The Fourth Amendment protects against unreasonable searches and seizures, including requiring any search warrant to be sanctioned by a judge and upheld with probable cause. For this reason, the police are unable to approach your home, knock on your door, enter and rummage through your things looking for illegal contraband. The workplace should be no different. Mandating suspicionless drug tests violates the privacy of prospective employees and unnecessarily drags the private home life of an individual under the guise of an unwarranted authority, the employer. According to Sheila Gladstone and Ashley Thomas, of Lloyd Gosselink Rochelle & Townsend P.C., the United States Supreme Court has “created two exceptions to the requirement that all searches be conducted pursuant to a warrant: if (i) the government can show a ‘special need’ to conduct the drug test, or (ii) there is ‘reasonable suspicion’ of drug use,” meaning public sector jobs are protected by the amendment while private sector employers can randomly conduct drug tests without probable cause. While reasonable suspicion makes sense, as employers should be able to test employees if they appear high at work for example, the notion of “special need” is often exaggerated and abused by employers across the board. Any position which is deemed “safety-sensitive, high-security or involves the detection of illegal drugs” allows testing to be done “randomly, across-the-board or otherwise without individualized suspicion.” Therefore, menial office jobs and entry-level positions do not warrant this special need, and thus do not warrant unnecessary and random urine tests.

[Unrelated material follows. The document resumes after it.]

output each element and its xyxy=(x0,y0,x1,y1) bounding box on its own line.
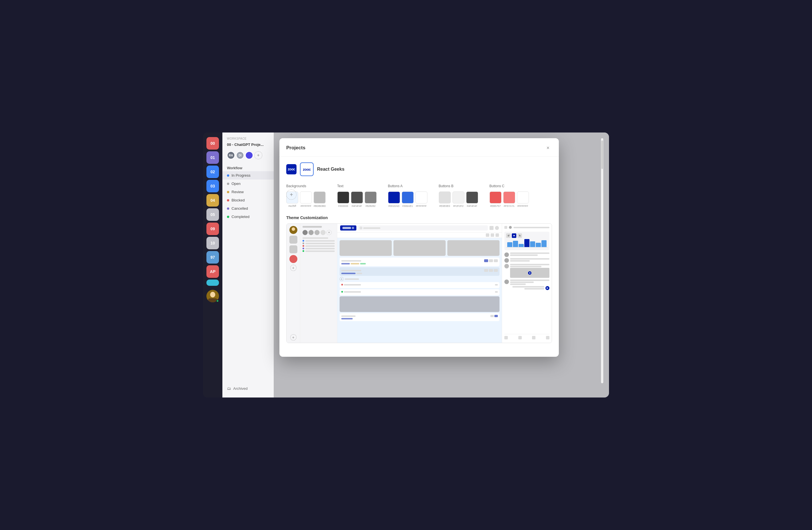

As clearly outlined by the Fourth Amendment, random drug tests remove a person’s right from unreasonable search and seizure. As argued by the ACLU, maintaining a policy of random drug tests for students and employees is “not an effective way of combating drug use” in schools and workplaces. “A drug test is not likely to catch most drug users. Alcohol and most drugs are virtually undetectable” unless the individual “is under the influence at the time the test is administered.” The policy may encourage laborers and students to use “more dangerous drugs to avoid detection. Because marijuana is the most easily detectable drug, students may use harder drugs or binge drink, creating greater health risks.” Drug testing arises from the remains of a generation of administrators and business employers who are overly anxious of the consequences of buzzword substances, such as marijuana. The imposition of drug testing grants employers a feeling of superiority and control over their workers, symptoms revealing a lack of trust and understanding between the two. Instead of administering tests to catch drug usage and fire employees, companies should strive to administer more positive drug-related standards, such as programs funding rehabilitation and medical aid. We must be able to move past the American-led notion that employers own their employees to such lengths that workers begin to lose a sense of privacy, control, choice and independence. Drug testing upholds the idea that one is guilty until proven innocent, breaching not only international human rights under the UN’s Universal Declaration of Human Rights, but most jurisdictions around the globe.

David Hatami is a junior majoring in political science.